§ Provided records:
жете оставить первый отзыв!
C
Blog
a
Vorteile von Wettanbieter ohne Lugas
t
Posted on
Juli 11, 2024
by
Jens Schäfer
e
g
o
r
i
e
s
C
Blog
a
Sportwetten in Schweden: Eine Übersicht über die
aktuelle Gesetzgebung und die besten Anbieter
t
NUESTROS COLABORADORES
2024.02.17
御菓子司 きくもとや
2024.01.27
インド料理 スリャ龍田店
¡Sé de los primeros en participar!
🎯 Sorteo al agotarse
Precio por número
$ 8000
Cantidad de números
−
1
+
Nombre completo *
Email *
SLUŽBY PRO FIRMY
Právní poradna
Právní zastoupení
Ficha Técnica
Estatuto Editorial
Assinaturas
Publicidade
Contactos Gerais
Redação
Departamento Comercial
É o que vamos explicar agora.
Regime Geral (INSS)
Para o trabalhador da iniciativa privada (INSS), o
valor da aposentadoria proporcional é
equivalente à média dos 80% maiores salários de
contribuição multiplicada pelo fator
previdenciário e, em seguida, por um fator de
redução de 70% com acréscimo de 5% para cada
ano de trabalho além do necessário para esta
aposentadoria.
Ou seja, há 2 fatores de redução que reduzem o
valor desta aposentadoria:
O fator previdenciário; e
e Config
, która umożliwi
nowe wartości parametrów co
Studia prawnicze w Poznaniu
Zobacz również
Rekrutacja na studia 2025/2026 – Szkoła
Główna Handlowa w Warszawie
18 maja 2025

§ Work task: The response should consist only of the lines running from the one that contains "contribuição multiplicada pelo fator" through the end of the material, repeated exactly.

§ Result of this exercise:
contribuição multiplicada pelo fator
previdenciário e, em seguida, por um fator de
redução de 70% com acréscimo de 5% para cada
ano de trabalho além do necessário para esta
aposentadoria.
Ou seja, há 2 fatores de redução que reduzem o
valor desta aposentadoria:
O fator previdenciário; e
e Config
, która umożliwi
nowe wartości parametrów co
Studia prawnicze w Poznaniu
Zobacz również
Rekrutacja na studia 2025/2026 – Szkoła
Główna Handlowa w Warszawie
18 maja 2025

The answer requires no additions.